WHAT IS REQUIRED> Once the lines below holding the string "Sortiment" are counted, give that number alone.
-- STORED DATA follows --
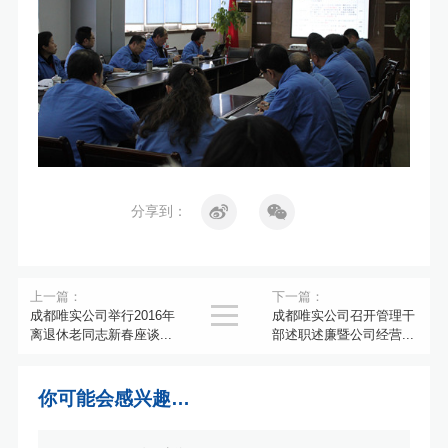
分享到：
上一篇：
下一篇：

成都唯实公司举行2016年
成都唯实公司召开管理干
离退休老同志新春座谈...
部述职述廉暨公司经营...
你可能会感兴趣…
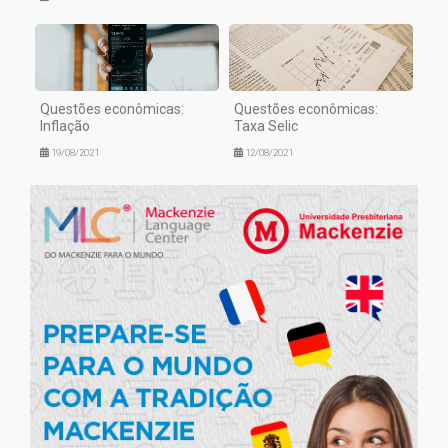
Questões econômicas:
Questões econômicas:
Inflação
Taxa Selic
19/08/2021
12/08/2021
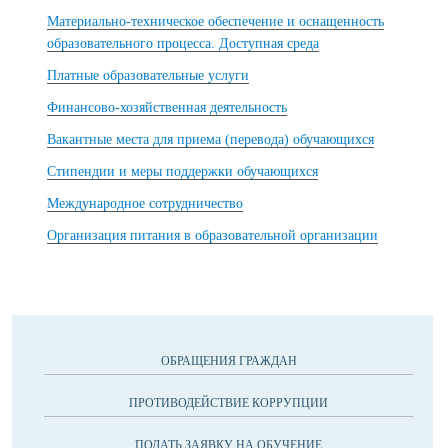
Материально-техническое обеспечение и оснащенность
образовательного процесса. Доступная среда
Платные образовательные услуги
Финансово-хозяйственная деятельность
Вакантные места для приема (перевода) обучающихся
Стипендии и меры поддержки обучающихся
Международное сотрудничество
Организация питания в образовательной организации
ОБРАЩЕНИЯ ГРАЖДАН
ПРОТИВОДЕЙСТВИЕ КОРРУПЦИИ
ПОДАТЬ ЗАЯВКУ НА ОБУЧЕНИЕ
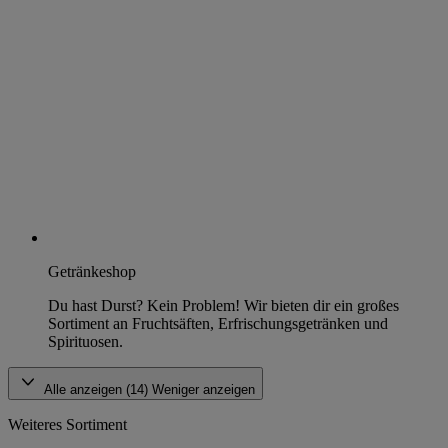
Getränkeshop
Du hast Durst? Kein Problem! Wir bieten dir ein großes
Sortiment an Fruchtsäften, Erfrischungsgetränken und
Spirituosen.
Alle anzeigen (14)
Weniger anzeigen
Weiteres Sortiment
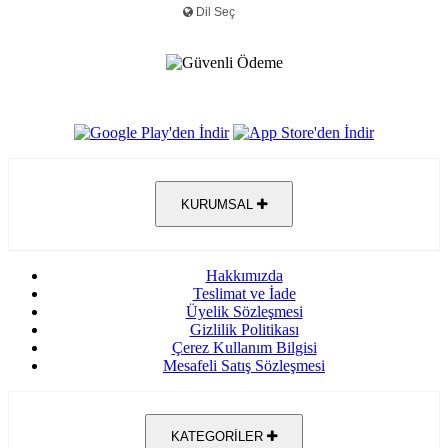
KURUMSAL
Hakkımızda
Teslimat ve İade
Üyelik Sözleşmesi
Gizlilik Politikası
Çerez Kullanım Bilgisi
Mesafeli Satış Sözleşmesi
KATEGORİLER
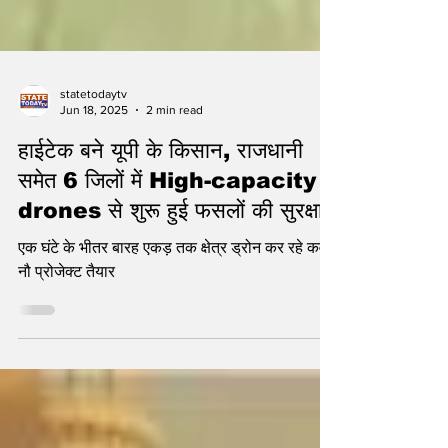
statetodaytv
Jun 18, 2025
2 min read
हाईटेक बने यूपी के किसान, राजधानी
समेत 6 जिलों में High-capacity
drones से शुरू हुई फसलों की सुरक्षा
एक घंटे के भीतर बारह एकड़ तक क्षेत्र ड्रोन कर रहे कवर,
नौ प्रोजेक्ट तैयार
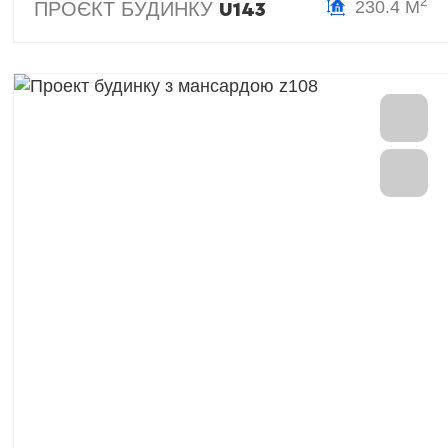
2
230.4 М
ПРОЄКТ БУДИНКУ
U143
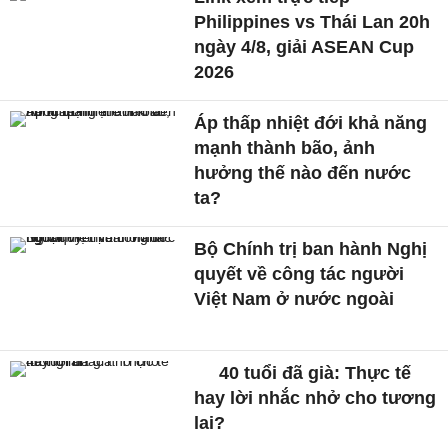
Philippines vs Thái Lan 20h
ngày 4/8, giải ASEAN Cup
2026
Áp thấp nhiệt đới khả năng
mạnh thành bão, ảnh
hưởng thế nào đến nước
ta?
Bộ Chính trị ban hành Nghị
quyết về công tác người
Việt Nam ở nước ngoài
40 tuổi đã già: Thực tế
hay lời nhắc nhở cho tương
lai?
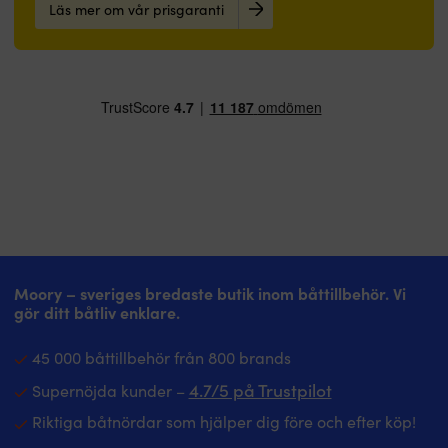
Läs mer om vår prisgaranti
Moory – sveriges bredaste butik inom båttillbehör. Vi
gör ditt båtliv enklare.
45 000 båttillbehör från 800 brands
4.7/5 på Trustpilot
Supernöjda kunder –
Riktiga båtnördar som hjälper dig före och efter köp!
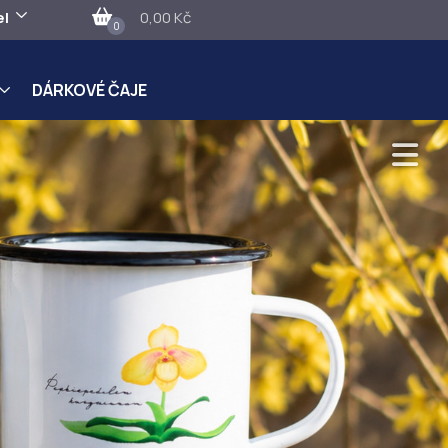
el
0,00 Kč
0
DÁRKOVÉ ČAJE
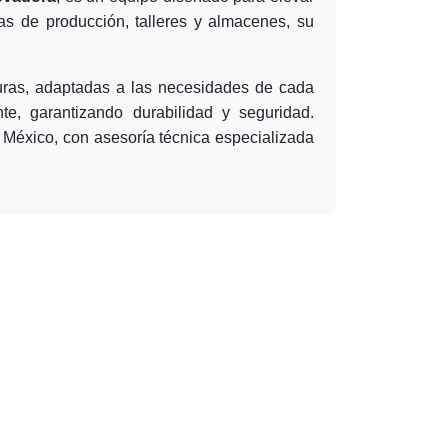
eas de producción, talleres y almacenes, su
uras, adaptadas a las necesidades de cada
te, garantizando durabilidad y seguridad.
 México, con asesoría técnica especializada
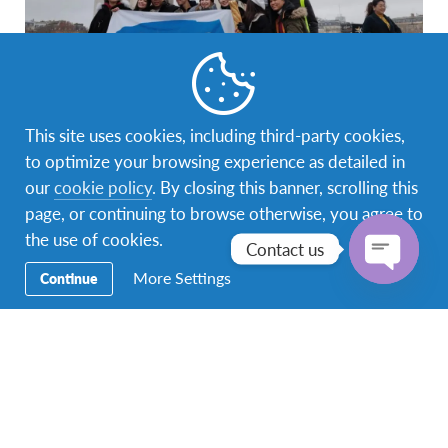
ระยะเวลาเข้าร่วมโครงการ
This site uses cookies, including third-party cookies,
to optimize your browsing experience as detailed in
เดือนสิงหาคม – เดือนมิถุนายนในปีถัดไป (ภาคพื้น
our
cookie policy
. By closing this banner, scrolling this
ทวีปเหนือ)
page, or continuing to browse otherwise, you agree to
the use of cookies.
Contact us
More Settings
Continue
Open
chaty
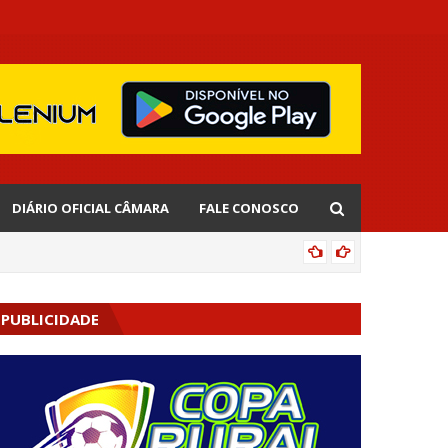
DIÁRIO OFICIAL CÂMARA
FALE CONOSCO
EDNALD
PUBLICIDADE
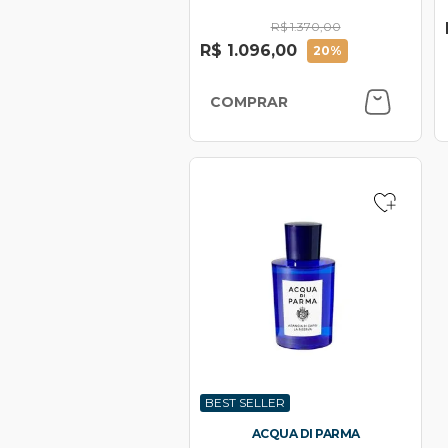
R$ 1.370,00
R$ 1.096,00
20%
COMPRAR
BEST SELLER
ACQUA DI PARMA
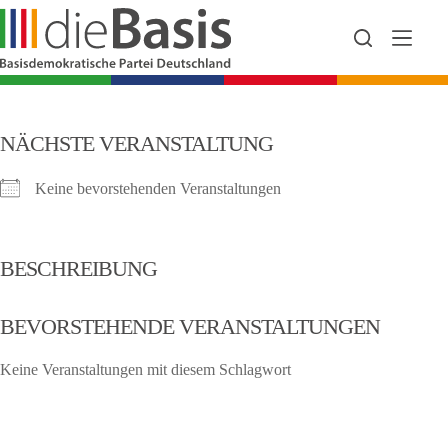
Zum
Inhalt
springen
NÄCHSTE VERANSTALTUNG
Keine bevorstehenden Veranstaltungen
BESCHREIBUNG
BEVORSTEHENDE VERANSTALTUNGEN
Keine Veranstaltungen mit diesem Schlagwort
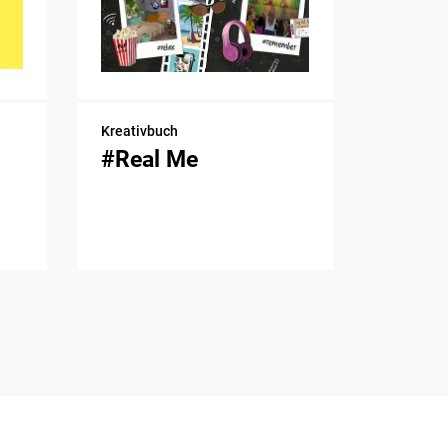
Kreativbuch
#Real Me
-- STORED DATA concluded --
EXERCISE ANSWER> 2